Le risque existe, car le Luxembourg est selon l’avis partagé un peu le far west en la matière. Les responsables des maisons de vente regrettent l’absence de législation ad hoc. Il en va de même pour les experts en art qui, comme Nadège Mougel (Mona Art Consulting), se sont implantés concomitamment à l’ouverture du Freeport en septembre 2014. Ce bunker pour œuvres d’art et biens de grande valeur en zone de suspension de TVA devait s’ériger en fer-de-lance d’une stratégie de diversification nationale par l’art. Des restaurateurs d’œuvres, des maisons de ventes internationales comme Sotheby’s ou Christie’s, des logisticiens ou encore des investisseurs devaient constituer un centre de compétences.
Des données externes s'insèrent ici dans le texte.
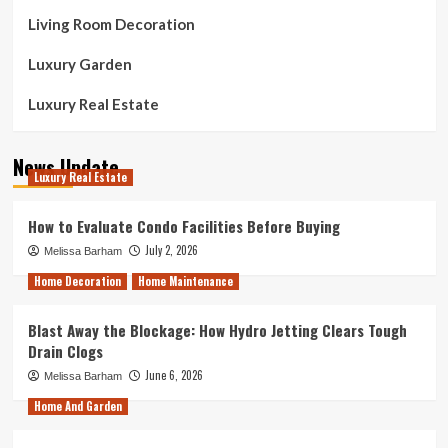
Living Room Decoration
Luxury Garden
Luxury Real Estate
News Update
Luxury Real Estate
How to Evaluate Condo Facilities Before Buying
July 2, 2026
Melissa Barham
Home Decoration
Home Maintenance
Blast Away the Blockage: How Hydro Jetting Clears Tough
Drain Clogs
June 6, 2026
Melissa Barham
Home And Garden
Mais « la place luxembourgeoise n’arrive pas à se développer comme plateforme de marché international », résume Nadège Mougel. La demande des grandes familles locales ou de la clientèle des banques privées et family offices vont piocher, explique Aude Lemogne (Link Management), dans les grandes foires et ventes à Bâle, New York, Londres, Paris ou Hong Kong. Les pièces historiques ou les œuvres muséales recherchées par les collectionneurs internationaux n’atterrissent jamais (ou presque) au Findel. Les ambitions artistiques du Grand-Duché se noient dans la Moselle. « L’État a tout intérêt à légiférer rapidement, en créant par exemple un conseil national des ventes » ou des procédures d’encadrement, avance Nadège Mougel. D’autres préconisent des avantages fiscaux supplémentaires pour dynamiser l’activité.
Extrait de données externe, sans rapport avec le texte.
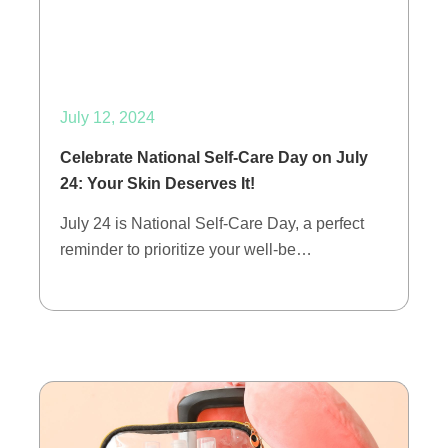
July 12, 2024
Celebrate National Self-Care Day on July
24: Your Skin Deserves It!
July 24 is National Self-Care Day, a perfect
reminder to prioritize your well-be…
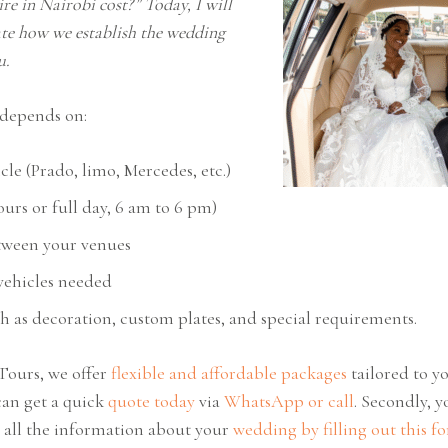
re in Nairobi cost?” Today, I will
ate how we establish the wedding
ou.
t depends on:
cle (Prado, limo, Mercedes, etc.)
urs or full day, 6 am to 6 pm)
tween your venues
ehicles needed
 as decoration, custom plates, and special requirements.
Tours, we offer
flexible and affordable packages
tailored to 
can get a quick
quote today
via
WhatsApp or call
. Secondly, 
h all the information about your
wedding by filling out this f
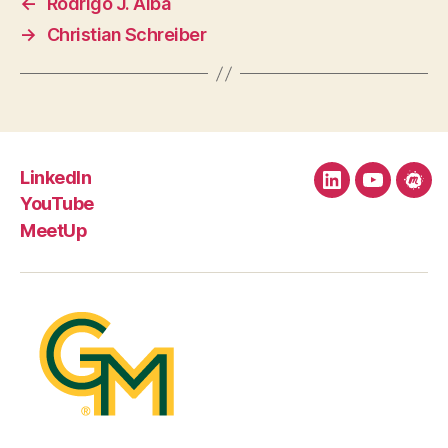
←
Rodrigo J. Alba
→
Christian Schreiber
LinkedIn
LinkedIn
YouTube
Mee
YouTube
MeetUp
Le Premier ministre Xavier Bettel (DP) est un grand amateur d’art contemporain. La photo de sa participation à une vente de février chez Lux-Auction à Stadtbredimus trône sur un meuble à l’entrée du Consilium. Mais les scandales vécus par le gouvernement depuis son installation en 2013 ont influencé son appréhension du marché de l’art, déjà opaque par nature. En septembre 2014, pour l’ouverture du Freeport, tout roulait encore. « Je peux vous assurer ici et maintenant que nous vous fournirons toute l’aide que nous pourrons », lançait le ministre de l’Économie, Etienne Schneider (LSAP), pendant la cérémonie (d’Land, 19.09.2014). Mais deux mois plus tard, le scandale Luxleaks mettait le Luxembourg à l’index et le gouvernement « sur le reculoir ». Pour prouver sa bonne volonté, le ministre des Finances, Pierre Gramegna (DP), a bien tenté de faire bonne figure à l’OCDE où le responsable fiscalité, Pascal Saint-Amans, regarde de travers les ports francs pour leur manque de transparence, y compris celui du Grand-Duché… dont ses représentants clament pourtant qu’il est le plus propre du monde. Mais la mise en examen et le gel des avoirs du promoteur du Freeport, Yves Bouvier, suite à une plainte à l’automne 2015 pour une prétendue escroquerie sur la vente d’œuvres d’art à l’oligarque russe Dmitry Rybolovlev a scellé le désamour gouvernemental pour le port franc (un partenariat initialement public privé) et la stratégie art et finance. Alors que… aucun développement du scandale étalé dans la presse internationale n’est intervenu au Grand-Duché et n’a concerné le port franc.

Dans un entretien au Land paru en mai 2016, Xavier Bettel lançait ainsi: « Nous attendons de voir ce qui se passe du côté du Freeport - sera-t-il vendu ou pas ? - avant d’agir à nouveau dans ce domaine. » Depuis la Luxembourg art law and art finance association (Lafa) a formulé de nouvelles suggestions au gouvernement, notamment la volonté de transférer les activités du « art cluster » sous le parapluie plus large des « creative industries ». Mais celui-ci fait la sourde oreille et le statu quo prévaut. Les initiatives lancées au milieu des années 2010, telles que la Luxembourg Art Week (du 3 au 14 novembre) ou la conférence Art & Finance de Deloitte Luxembourg demeurent grâce à l’opiniâtreté d’une poignée de parties prenantes. D’autres projets, telles que la plateforme de titrisation d’œuvres Splitart ou l’investissement dans l’art via des fonds ouverts, n’ont pas survécu aux réticences institutionnelles. Reste à voir si les deux nouveaux nés de la vente aux enchères survivront à la frilosité gouvernementale en la matière.